YOG MUDRASAN

Type of Aasana :  Intermediate/Advanced 


Basic Position : Padmasan  

How to do the Aasana : 

  1. This is one of  aasan for meditation and for beginning of certian yogic aasans. 
  2. Bend the right knee and put right foot above the left thigh.The sole should be facing the sky.
  3. Bend the left knee and put left foot above the right thigh.The sole should be facing the sky.
  4. In perfect position after practice for couple of months the both knees will start touching the ground and aasan will become comfortable for longer duration of time. 
  5. Body should be straight throughout and adjusted for relaxation
  6. Mudra should be dhyan or chin mudra. 
  7. Elbow can be bent in order to give relaxation to arms.
  8. imagine a divine light in between your eyes.
  9. This is padmasan. 
  10. take both hands at back. Hold one wrist with other hand .
  11. Inhale now
  12. while exhaling lower your body or bend forward from the hip so that back remains straight and try to touch forehead on the floor.
  13. Breathe normally in final position.
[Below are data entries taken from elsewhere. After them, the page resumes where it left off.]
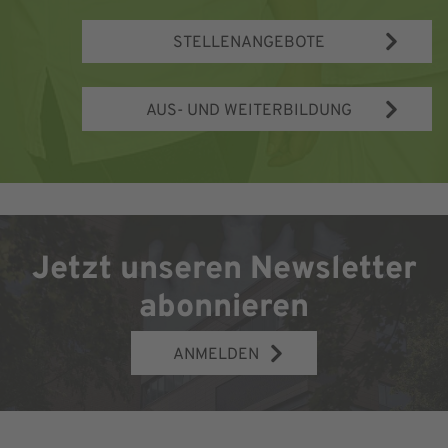
STELLENANGEBOTE
AUS- UND WEITERBILDUNG
Jetzt unseren Newsletter
abonnieren
ANMELDEN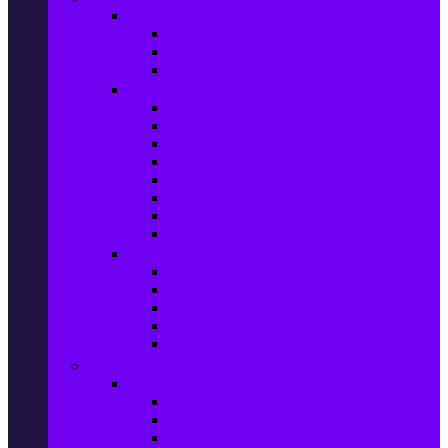
Прахосмукачки и ютии
Прахосмукачки
Ютии, парогенератори и др.
Парочистачки и водоструйки
Кухненски уреди
Електрически скари
Фритюрници
Хлебопекарни
Миксери
Пасатори
Блендери и чопъри
Месомелачки
Електрически фурни
Приготвяне на напитки
Кафе автом. и еспресо машини
Кафемашини
Кафемелачки
Сокоизтисквачки
Електрически кани
Мода
Мода за Жени
Всички предложения
Дамски якета и елеци
Ботуши и боти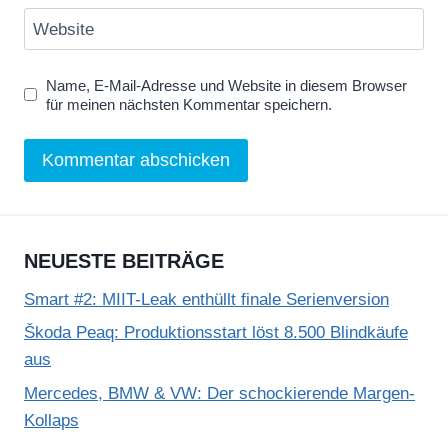
Website
Name, E-Mail-Adresse und Website in diesem Browser
für meinen nächsten Kommentar speichern.
NEUESTE BEITRÄGE
Smart #2: MIIT-Leak enthüllt finale Serienversion
Škoda Peaq: Produktionsstart löst 8.500 Blindkäufe
aus
Mercedes, BMW & VW: Der schockierende Margen-
Kollaps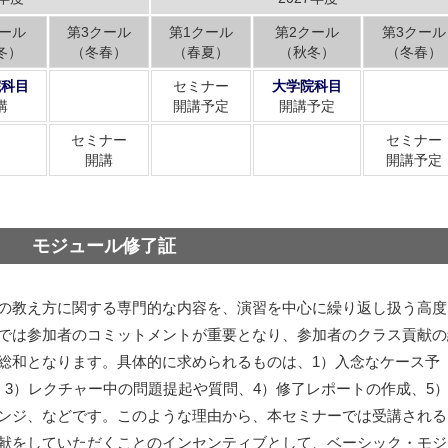
ール
第3クール
第1クール
第2クール
第3クール
冬）
（冬春）
（春夏）
（秋冬）
（冬春）
院科目
セミナー
大学院科目
講
開講予定
開講予定
セミナー
セミナー
開講
開講予定
モジュール修了証
の教え方に関する専門的な内容を、演習を中心に繰り返し扱う高度
では参加者のコミットメントが重要となり、参加者のクラス貢献の
総和となります。具体的に求められるものは、1）入念なケース予
、3）レクチャー中の問題提起や質問、4）修了レポートの作成、5
ンジ、などです。このような理由から、本セミナーでは受講される
献をしていただくことのインセンティブとして、ベーシック・モジ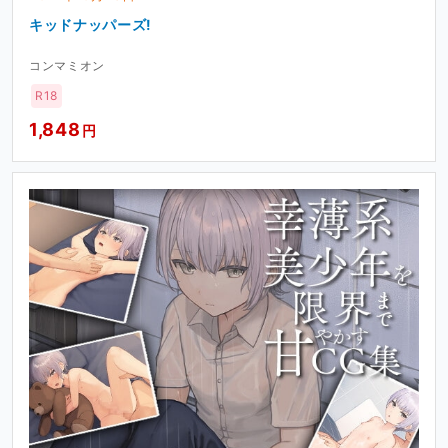
キッドナッパーズ!
コンマミオン
R18
1,848
円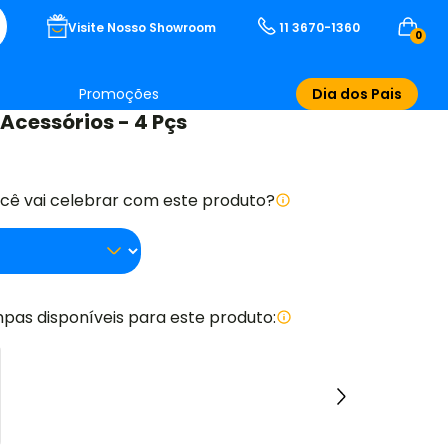
Visite Nosso Showroom
11 3670-1360
0
Promoções
Dia dos Pais
 Acessórios - 4 Pçs
ocê vai celebrar com este produto?
pas disponíveis para este produto:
While breathingout relax body so that it will more and more go down and finally head will touch floor. It will happen when more relaxation happens. Do not stretch or push to achieve final position.
  14. While inhaling raise the trunk so that you are back in padmasan.
  15. Similarly repeate with reverse position of legs of padmasan.
  16. This is one round
  17. Do such 3 rounds.




Photo :




Breathing :


Variations :

  1. Instead of moving and touching forehead to ground you can touch to right knee first and then to left knee.
  2. Those who are able to touch forehead can touch chin.